Uma história de lutas

A decisão gerou um debate sobre a complexidade de sua aplicação efetiva. Para um dos maiores nomes da luta trans nacional, a deputada estadual e educadora, Erica Malunguinho (PSOL-SP), a inclusão foi tardia. 

“A política institucional é, ainda, um marco social do status tradicional e reacionário. Aos poucos, as populações historicamente excluídas adentram o meio, mesmo que suas trajetórias tenham de ser marcadas por muito mais resistência e denúncia que de proposição ativa, já que a máquina pública se mostra hermética quanto às evoluções por igualdade e democracia plena. De toda forma, vale ressaltar, a inclusão é parte de um movimento histórico e de persistência dos movimentos sociais, e isso é muito positivo”, comenta a parlamentar.

Malunguinho afirma que a presença de parlamentares trans seja importante para o eventual desmantelamento da formatação tradicional das bancadas políticas, dominadas por homens brancos e cisgêneros.
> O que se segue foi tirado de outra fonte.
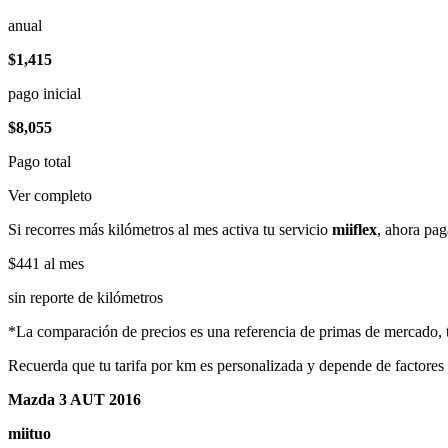
anual
$1,415
pago inicial
$8,055
Pago total
Ver completo
Si recorres más kilómetros al mes activa tu servicio
miiflex
, ahora pag
$441
al mes
sin reporte de kilómetros
*La comparación de precios es una referencia de primas de mercado, to
Recuerda que tu tarifa por km es personalizada y depende de factores
Mazda 3 AUT 2016
miituo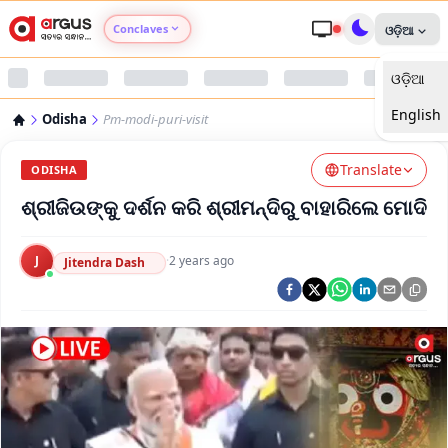
Conclaves
ଓଡ଼ିଆ
ଓଡ଼ିଆ
Argus Agri Vikas
English
Odisha
Pm-modi-puri-visit
Argus Nari Shakti
Translate
ODISHA
Argus Education Next
ଶ୍ରୀଜିଉଙ୍କୁ ଦର୍ଶନ କରି ଶ୍ରୀମନ୍ଦିରୁ ବାହାରିଲେ ମୋଦି
Argus Health Connect
J
·
2 years ago
Jitendra Dash
Argus Swaad Odisha
Argus Chalo Dekhein Apna Desh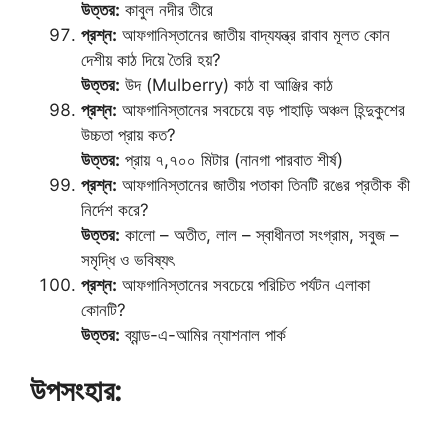
উত্তর:
কাবুল নদীর তীরে
প্রশ্ন:
আফগানিস্তানের জাতীয় বাদ্যযন্ত্র রাবাব মূলত কোন
দেশীয় কাঠ দিয়ে তৈরি হয়?
উত্তর:
উদ (Mulberry) কাঠ বা আঞ্জির কাঠ
প্রশ্ন:
আফগানিস্তানের সবচেয়ে বড় পাহাড়ি অঞ্চল হিন্দুকুশের
উচ্চতা প্রায় কত?
উত্তর:
প্রায় ৭,৭০০ মিটার (নানগা পারবাত শীর্ষ)
প্রশ্ন:
আফগানিস্তানের জাতীয় পতাকা তিনটি রঙের প্রতীক কী
নির্দেশ করে?
উত্তর:
কালো – অতীত, লাল – স্বাধীনতা সংগ্রাম, সবুজ –
সমৃদ্ধি ও ভবিষ্যৎ
প্রশ্ন:
আফগানিস্তানের সবচেয়ে পরিচিত পর্যটন এলাকা
কোনটি?
উত্তর:
ব্যান্ড-এ-আমির ন্যাশনাল পার্ক
উপসংহার: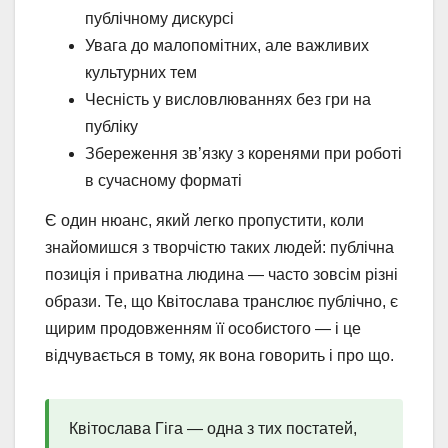
публічному дискурсі
Увага до малопомітних, але важливих
культурних тем
Чесність у висловлюваннях без гри на
публіку
Збереження зв’язку з коренями при роботі
в сучасному форматі
Є один нюанс, який легко пропустити, коли
знайомишся з творчістю таких людей: публічна
позиція і приватна людина — часто зовсім різні
образи. Те, що Квітослава транслює публічно, є
щирим продовженням її особистого — і це
відчувається в тому, як вона говорить і про що.
Квітослава Гіга — одна з тих постатей,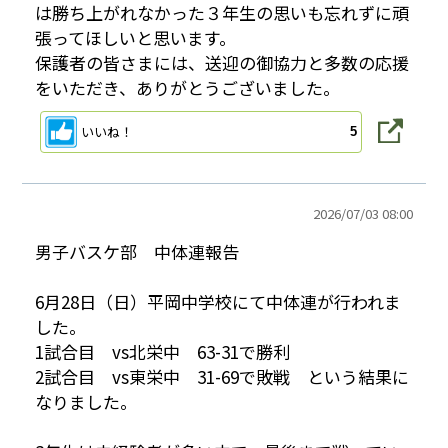
は勝ち上がれなかった３年生の思いも忘れずに頑
張ってほしいと思います。
保護者の皆さまには、送迎の御協力と多数の応援
をいただき、ありがとうございました。
いいね！
5
2026/
07/03 08:00
男子バスケ部 中体連報告
6月28日（日）平岡中学校にて中体連が行われま
した。
1試合目 vs北栄中 63-31で勝利
2試合目 vs東栄中 31-69で敗戦 という結果に
なりました。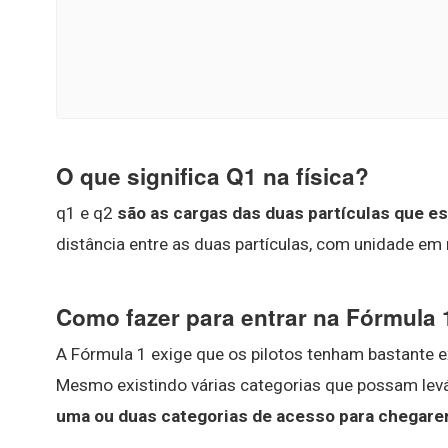
O que significa Q1 na física?
q1 e q2
são as cargas das duas partículas que e
distância entre as duas partículas, com unidade em
Como fazer para entrar na Fórmula 
A Fórmula 1 exige que os pilotos tenham bastante 
Mesmo existindo várias categorias que possam levá
uma ou duas categorias de acesso para chegare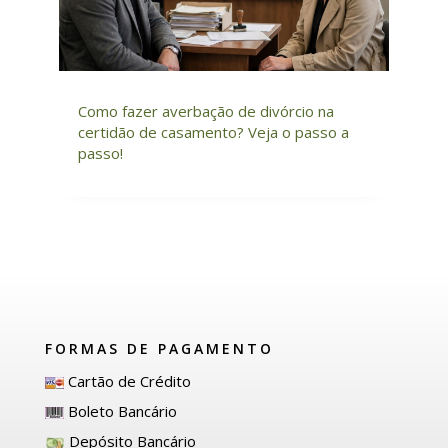
Como fazer averbação de divórcio na
certidão de casamento? Veja o passo a
passo!
FORMAS DE PAGAMENTO
Cartão de Crédito
Boleto Bancário
Depósito Bancário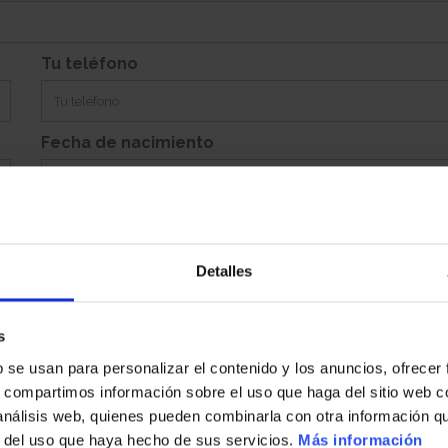
Si
Garaje:
Equipamiento:
Incluye Aparc. Ab. Con Trastero 137, Aparcamiento Abierto 136
Tu teléfono
Fecha de nacimiento
Detalles
Población
s
b se usan para personalizar el contenido y los anuncios, ofrecer
País
s, compartimos información sobre el uso que haga del sitio web 
 análisis web, quienes pueden combinarla con otra información q
r del uso que haya hecho de sus servicios.
Más información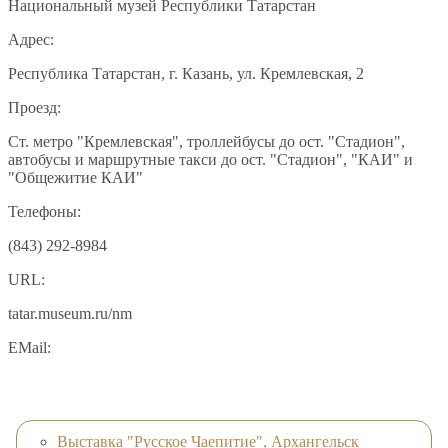
Национальный музей Республики Татарстан
Адрес:
Республика Татарстан, г. Казань, ул. Кремлевская, 2
Проезд:
Ст. метро "Кремлевская", троллейбусы до ост. "Стадион",
автобусы и маршрутные такси до ост. "Стадион", "КАИ" и
"Общежитие КАИ"
Телефоны:
(843) 292-8984
URL:
tatar.museum.ru/nm
EMail:
Выставка "Русское Чаепитие", Архангельск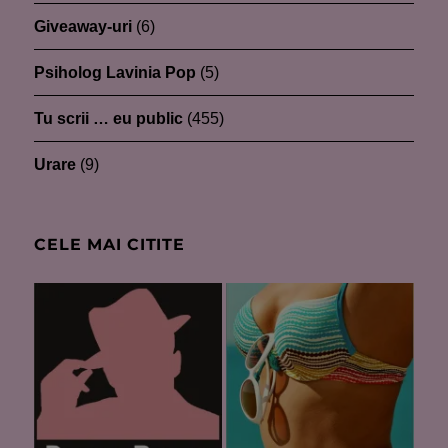
Giveaway-uri
(6)
Psiholog Lavinia Pop
(5)
Tu scrii … eu public
(455)
Urare
(9)
CELE MAI CITITE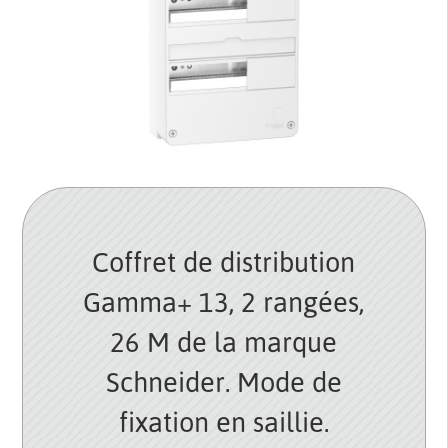
Coffret de distribution
Gamma+ 13, 2 rangées,
26 M de la marque
Schneider. Mode de
fixation en saillie.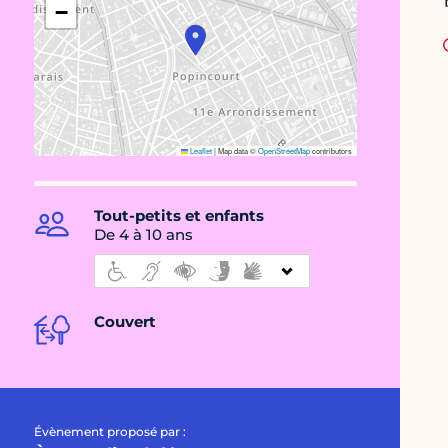
−
Leaflet
|
Map data ©
OpenStreetMap
contributors
Tout-petits et enfants
De 4 à 10 ans
Couvert
Évènement proposé par :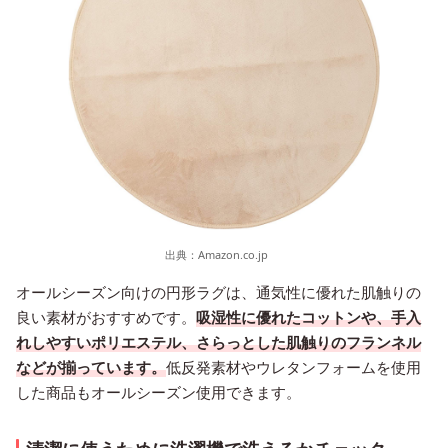
出典：
Amazon.co.jp
オールシーズン向けの円形ラグは、通気性に優れた肌触りの
良い素材がおすすめです。
吸湿性に優れたコットンや、手入
れしやすいポリエステル、さらっとした肌触りのフランネル
などが揃っています。
低反発素材やウレタンフォームを使用
した商品もオールシーズン使用できます。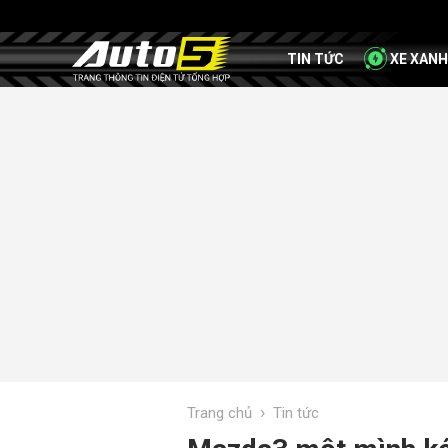
TIN TỨC
XE XANH
›
Trang chủ
Tin tức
Para ela, a inclusão de trans na regulamentação da Lei da Maria da Penha é uma das respostas às cobranças das representantes nos locais de decisão.

Questionada sobre os maiores impactosque a decisão pode ter na redução da crescente violência contra as mulheres trans, a deputada define como “primeiro passo por visibilidade”. Erica acredita que a ação pode se transformar em mudança social, no entanto, se faz necessária que a fiscalização não fique, apenas, a cargo do poder público. 

“O sistema ainda funciona impregnado de valores que visam a manutenção da ordem social estabelecida pelos opressores. Por isso, bato na tecla da representação dentro da política institucional, porque assim é que podemos, para além de apurar a aplicação das leis, criar novas perspectivas de inclusão a partir de fundamentos sólidos e ação ininterrupta”, dispara.

Leia também: ‘A inserção de pessoas trans na mídia é resultado de um processo de luta por visibilidade de anos’, diz ativista

A deputada comenta que também há uma preocupação sobre a dificuldade de aplicabilidade por parte das gestões que compõem os órgãos de segurança e de garantia do que diz a lei. Ela relembra o caso da estação de Metrô Sacomã, em São Paulo, onde uma jovem foi agredida ao ser confundida com um homem ao utilizar o banheiro feminino.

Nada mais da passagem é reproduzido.